» WHAT YOU ARE ASKED TO DO
Write out the line that contains "Kommentare zu diesem Element (866, 112)" and every line after it through the end of the entries, exactly as given and with no other lines.

» RECORDS SHOWN
************
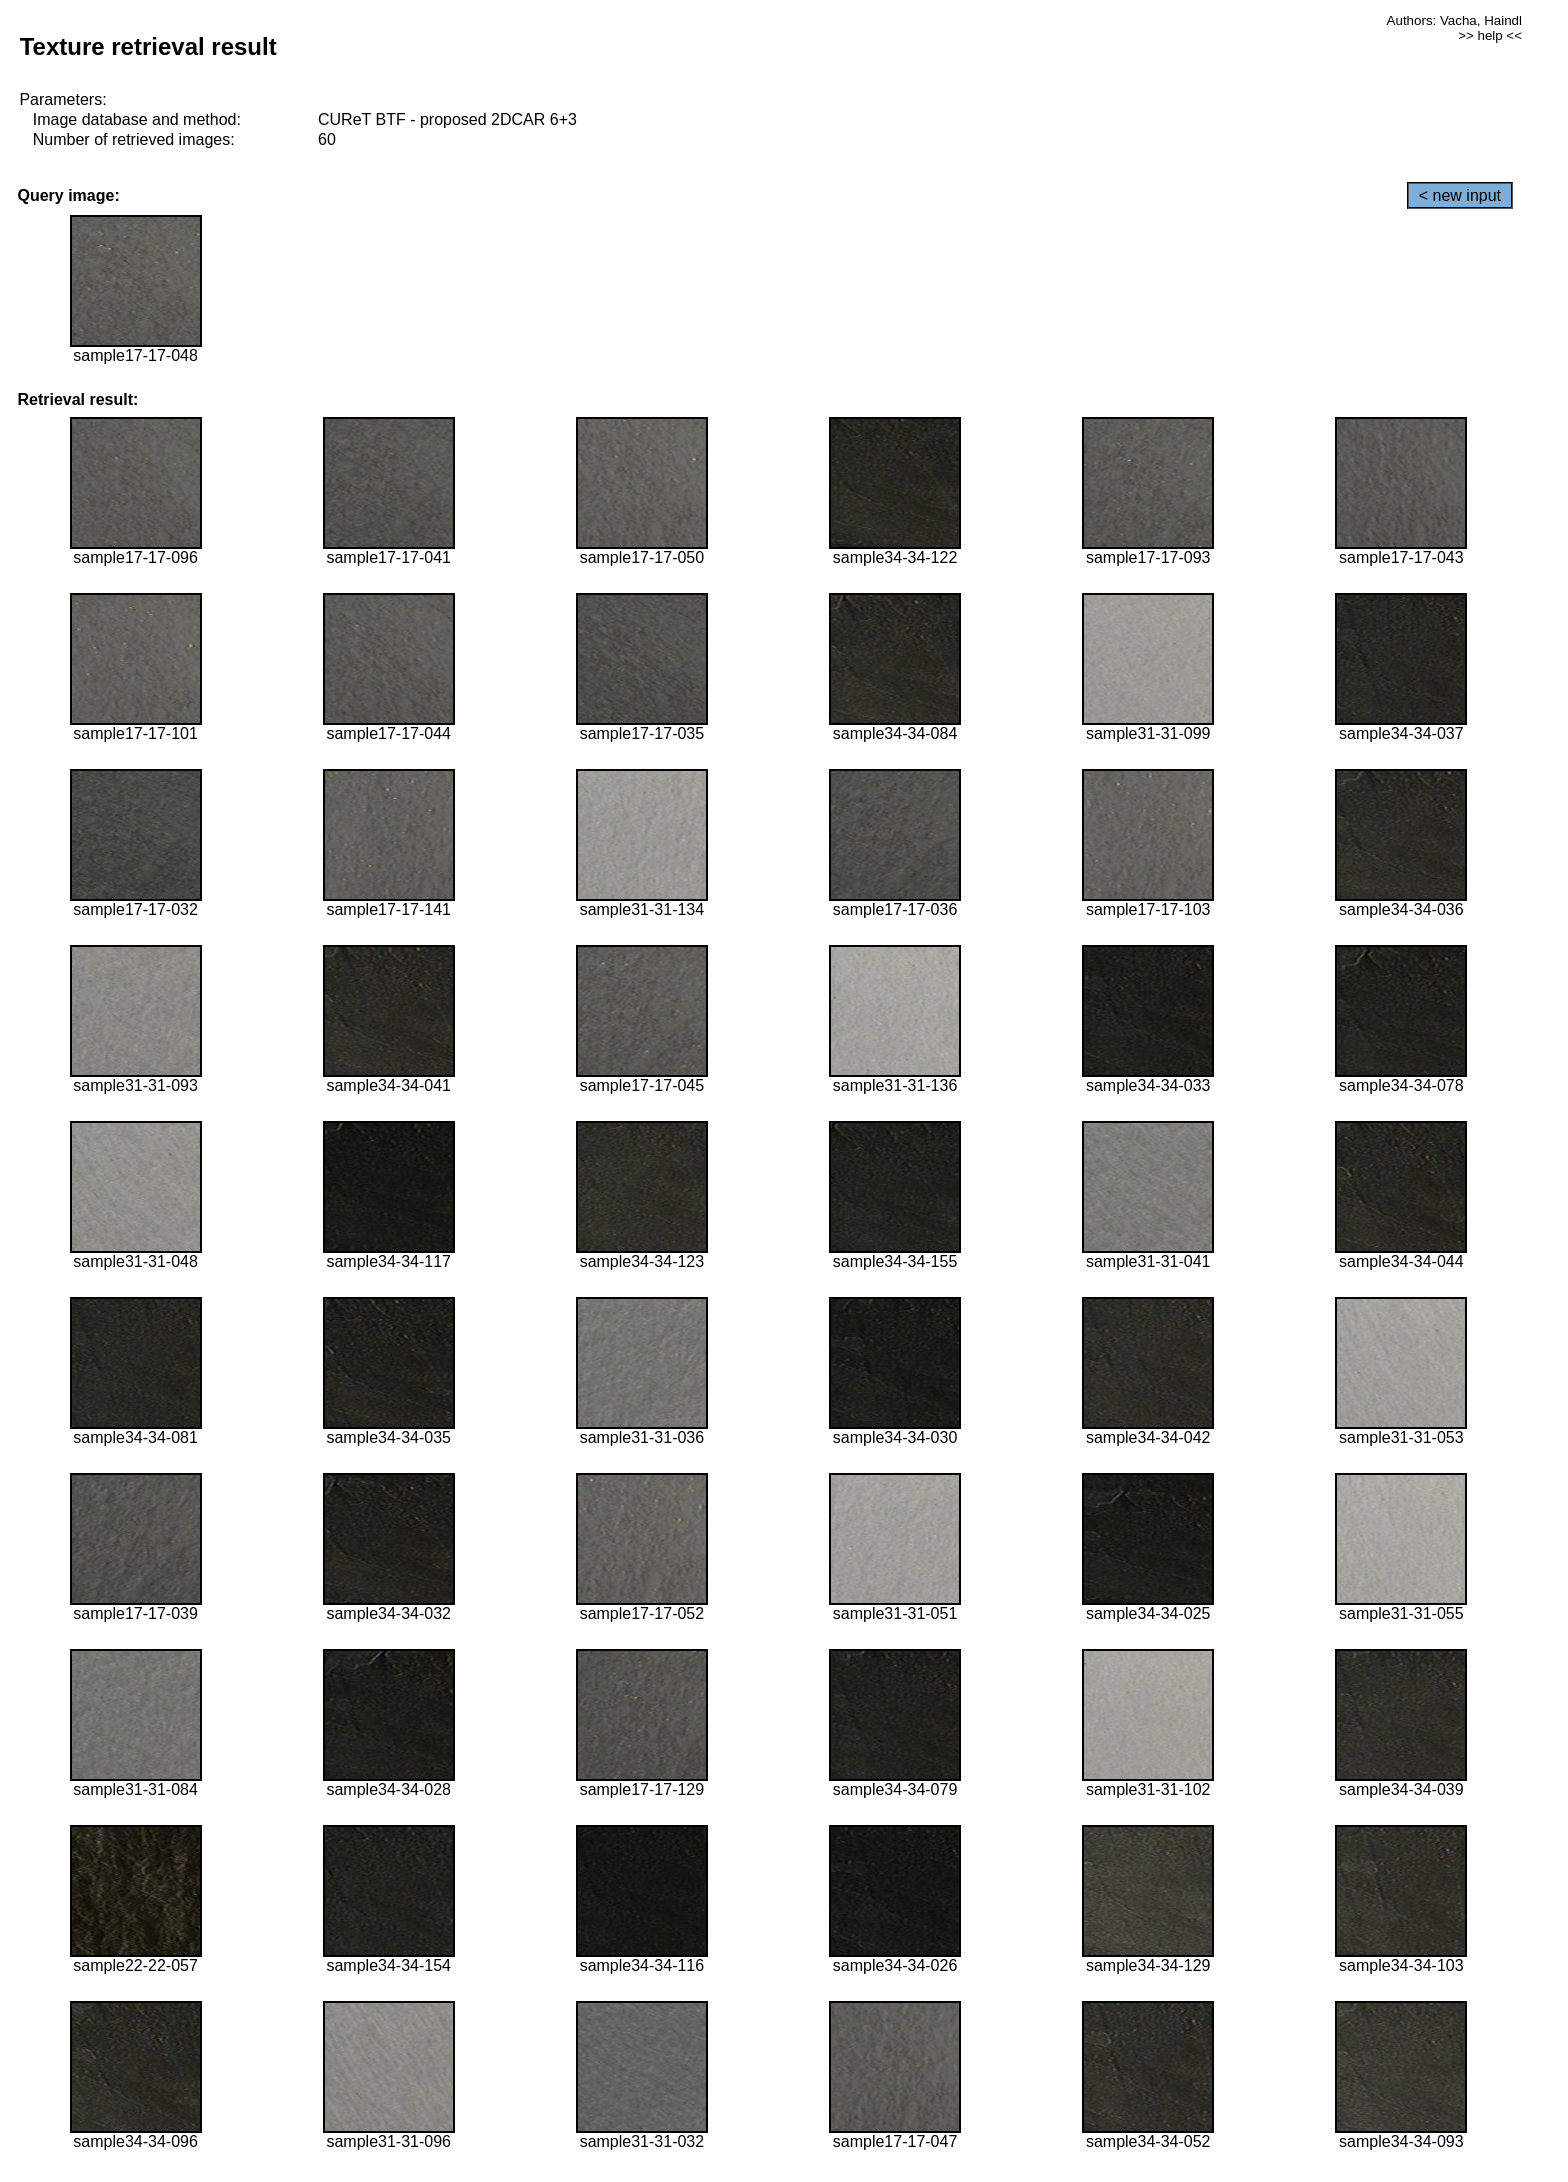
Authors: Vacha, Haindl (1454, 20)
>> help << (1490, 35)
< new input (1460, 195)
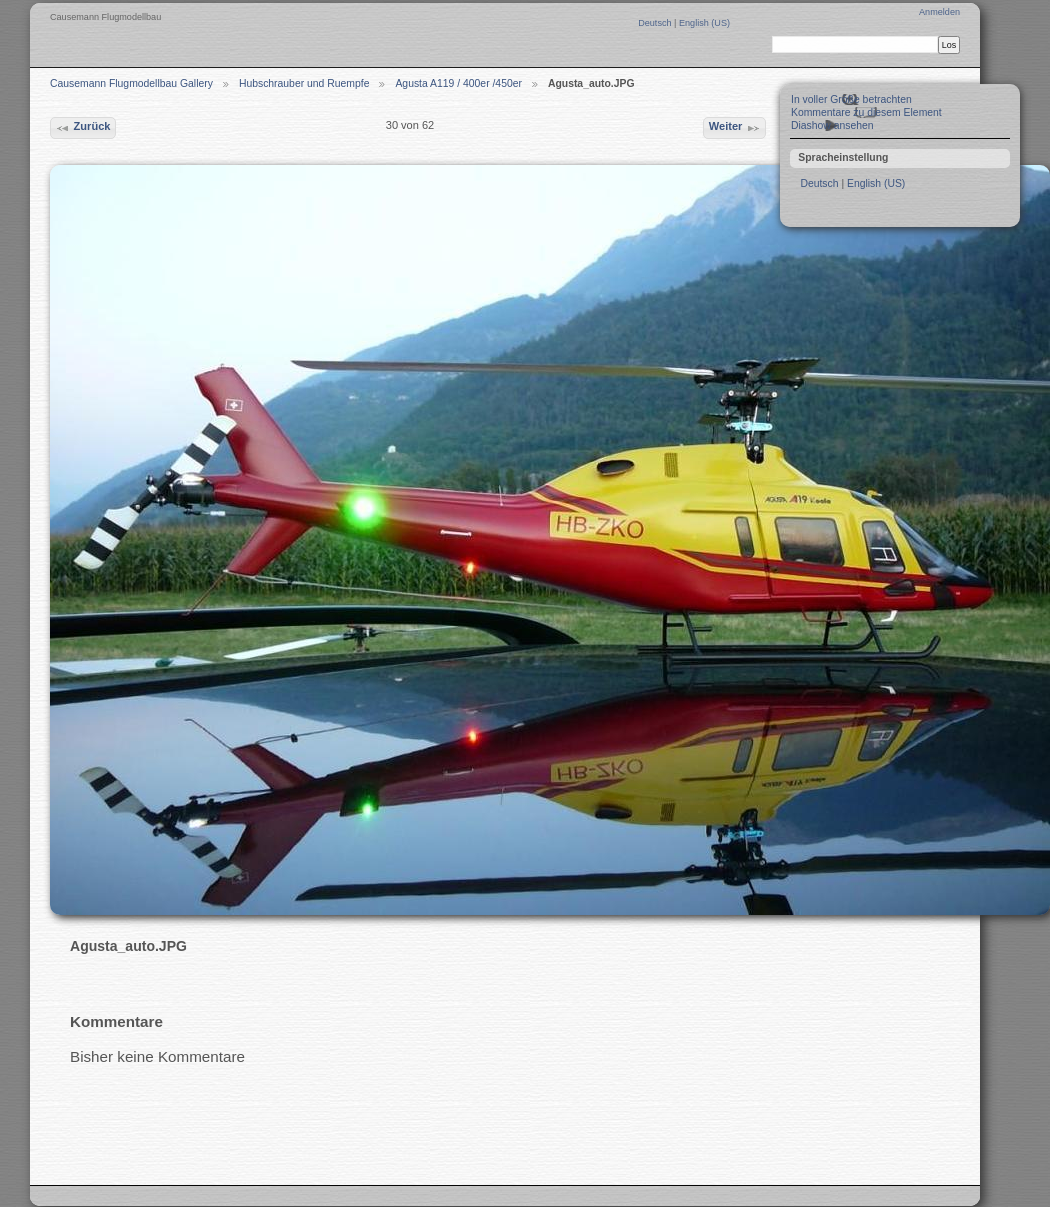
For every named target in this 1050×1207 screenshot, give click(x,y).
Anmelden (939, 12)
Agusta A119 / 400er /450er (458, 83)
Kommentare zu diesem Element (866, 112)
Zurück (82, 128)
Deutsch (656, 23)
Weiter (735, 128)
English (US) (704, 23)
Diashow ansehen (832, 125)
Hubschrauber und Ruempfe (304, 83)
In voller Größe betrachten (851, 99)
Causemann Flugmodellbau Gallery (131, 83)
************
» THE ANSWER
Kommentare zu diesem Element (866, 112)
Zurück (82, 128)
Deutsch (656, 23)
Weiter (735, 128)
English (US) (704, 23)
Diashow ansehen (832, 125)
Hubschrauber und Ruempfe (304, 83)
In voller Größe betrachten (851, 99)
Causemann Flugmodellbau Gallery (131, 83)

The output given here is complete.